Sunday, December 15, 2013
Code Name Verity vs. Master of Deceit
It bodes well for our burgeoning long-distance Smackdown partnership that Christina and I shared similar takes on both of our books, and this post will echo much of what Christina has already written. One of the things I’ve always found very challenging – and very interesting –about the Smackdown, particularly in the early rounds, is trying to make a sound judgment about books that may have very little in common other than that they have been deemed YA in some way. This was certainly the case with our Code Name Verity versus Master of Deceit opening round. When the books arrived I assumed that a typical apples and oranges comparison had just become apples versus lumberjacks, but surprisingly, I found that despite obvious and profound differences, the books shared a common ethos and were both compelling and thought-provoking reads.
When I read the subtitle of Master of Deceit: America in the Age of Lies plastered over the arresting torn from the headlines cover, it’s perhaps not surprising that my mind jumped to the more sensational aspects of the J. Edgar Hoover story and I approached the reading with less than an open mind. So, I’m going to ask kids to read about a cross-dressing bully in a historical context they have no clue about? Yeah, right! I’m pleased to report that I was wrong and I not only enjoyed the book, but also think it is an accessible and important book for students to read. I had assumed that I had a fairly good working knowledge of this point in American history. You don’t teach The Crucible for 15 years without establishing some foundational knowledge about McCarthy, Hoover et al. but I realize now that my understanding was always one built on fragments and I had never actually read a cohesive piece of writing that brought together all these fragments. Marc Aronson’s book does this and in a way that is clear and accessible and, perhaps surprisingly, does not dwell on some of the more prurient aspects of the J. Edgar Hoover story. Instead, he offers a nuanced and surprisingly wide ranging narrative that presents a cogent argument about why this particular aspect of the American experience is relevant today.
Many years ago, I took an early American literature course and came away with the realization that you cannot understand American culture and its effect on the larger world without understanding the Puritan origins of the land of the free and the home of the brave. Aronson argues, quite successfully, but never pedantically, that our understanding of the post-911 world cannot be complete if we don’t understand Hoover and his far-reaching impact on the American psyche. It is not a long book, so it naturally stops short of being a comprehensive look at the man and the era, but he picks his spots well and if he was aiming to write a book that could be accessed by a broad audience, including young adults, he has been successful. Now, all that being said, I do have some reservations about what kind of readership Aronson’s book is likely to draw from the 140 character, infographic loving, Instagram posting (keep inserting stereotypes at your leisure) set that is a big chunk our current student populace. I think the book would be an excellent one to teach, as there is much that we could explore about style, craft, use of visuals and, most importantly, historical context. The number of students I would recommend the book to with the confidence that he/she would finish it on their own would be limited, however.

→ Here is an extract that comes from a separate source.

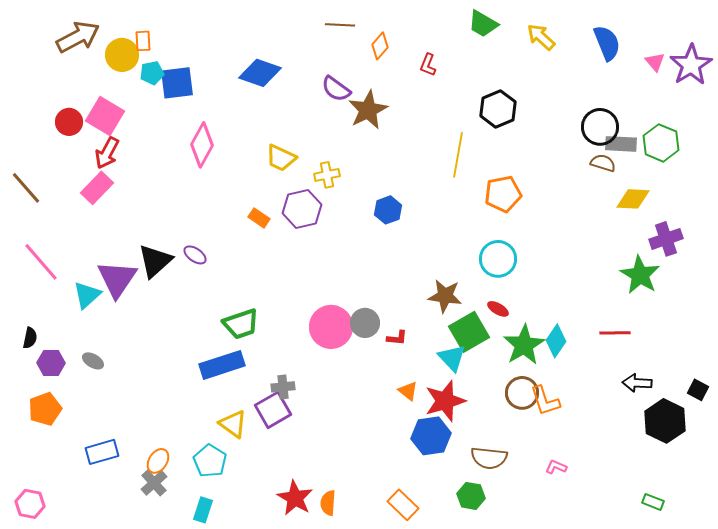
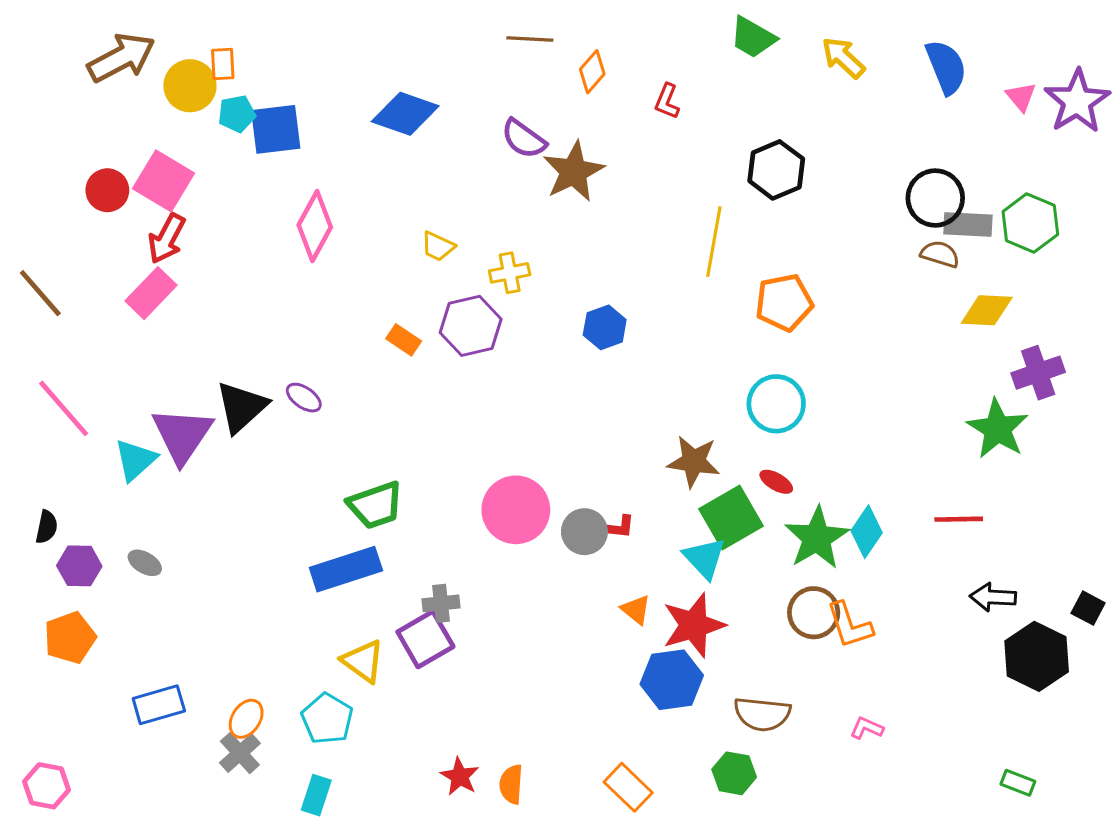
yellow trapezoid: (281, 158) -> (438, 246), size x0.7
gray circle: (365, 323) -> (584, 532), moved
red star: (295, 498) -> (460, 776), size x0.7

This would not be the case with Elizabeth Wein’s Code Name Verity, though. As noted above, this book is very different from Master of Deceit and perhaps more in keeping with what those well-versed in the current YA Renaissance would recognize as high-quality teen fiction. Code Name Verity pretty much offers everything you could want from a novel: morally complex, yet extremely likeable protagonists; an interesting historical context framing a complex and often riveting plot; a narrative structure that does justice to the aforementioned complexities and . . . well, I think you probably get the picture. This is a novel that you are going to feel comfortable placing on your shelf with your classics to keep your big E English teacher street cred, but I think it is also a novel that you might be picking up for a friend for Christmas, or earmarking for that kid who totally “gets” great books, but also that kid who has never “got” books until that elusive right one comes along. This might be that book. Code Named Verity offers multiple entry points for readers and I could see myself trying to get this in the hands of very different people for very different reasons. It is not a particularly easy read: one needs to be fully-present to follow the narrative threads and pick up the nuances of the characterization. It is also emotionally wrenching at times with disturbing glimpses of a world at war and all the inherent brutality and callousness that such a world demands. While there are graphic depictions of violence, particularly torture, Wein never presumes to preach at us about the horrors of war, but rather invites us into the intimate discourse of her characters in such a way that we cannot turn away. It is not a perfect book, but do such things even exist? As Christina noted, and this is perhaps inevitable in a book like this, some of the pieces fall into place a little too easily at times, but that is a minor quibble in an exceptional novel. We both agreed that it should move on into the next round. Code Name Verity may be an early front-runner for the Smackdown crown.